Barrow County firefighters responded to a pair of house fires Wednesday, Oct. 2, and Thursday, Oct. 3.
According to a Barrow County Emergency Services news release, crews responded to a fire in the 1300 block of Highway 211 NW around 4:45 p.m. Oct. 2 and found heavy smoke coming from the eaves of the house and fire on the back of the structure. No one was home, and the house appeared to be empty and undergoing renovation, according to the release.
The attic space between the roof and the ceiling of the one story modular home was very small, which allowed the fire to spread quickly across the attic. Interior crews had a difficult time initially finding all of the fire hidden in the small spaces above them, the release said. The nearest hydrant was almost a half mile away, so a water shuttle operation was begun.
"This technique uses a fire engine to shuttle water between the hydrant and the engine fighting the fire.
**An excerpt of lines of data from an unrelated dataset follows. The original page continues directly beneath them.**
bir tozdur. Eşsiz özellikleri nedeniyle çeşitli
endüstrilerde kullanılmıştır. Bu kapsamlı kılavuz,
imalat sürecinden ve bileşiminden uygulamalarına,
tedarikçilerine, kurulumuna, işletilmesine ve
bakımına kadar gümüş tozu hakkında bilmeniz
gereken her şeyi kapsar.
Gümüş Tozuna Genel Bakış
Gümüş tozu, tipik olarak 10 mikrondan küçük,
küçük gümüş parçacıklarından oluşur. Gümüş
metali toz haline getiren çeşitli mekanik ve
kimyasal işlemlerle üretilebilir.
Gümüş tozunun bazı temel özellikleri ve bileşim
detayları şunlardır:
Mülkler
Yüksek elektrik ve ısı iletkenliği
Mutual aid was provided by West Jackson Fire Department, which assisted with a water tender (a large water tank mounted to a truck), the release said. Fire investigators determined the fire was the result of a "human act" and began on the back deck of the structure. The investigation is ongoing as more information is gathered from witnesses who may have seen the fire in its early stages.
A second fire was reported at about 3:15 a.m. Thursday in the 700 block of Hog Mountain Road.
Crews arrived to find a single-story residence with smoke and fire coming from the side of the home. A resident met with fire crews to report that everyone was out of the structure. Firefighters made a fast attack on the fire and knocked down most of the flames from outside before going into the structure to completely extinguish the fire, the release said. A pet snake was found alive and removed to return to the resident.
“Much of the structures were saved in both of these fires, and no one was hurt,” said Barrow County Emergency Services Chief Alan Shuman. “Our crews faced multiple challenges, including high outside temperatures, limited water supply, and difficult to access areas inside a structure. I’m proud to say the crews overcame these challenges and proved themselves to be the professionals they continually train to be.”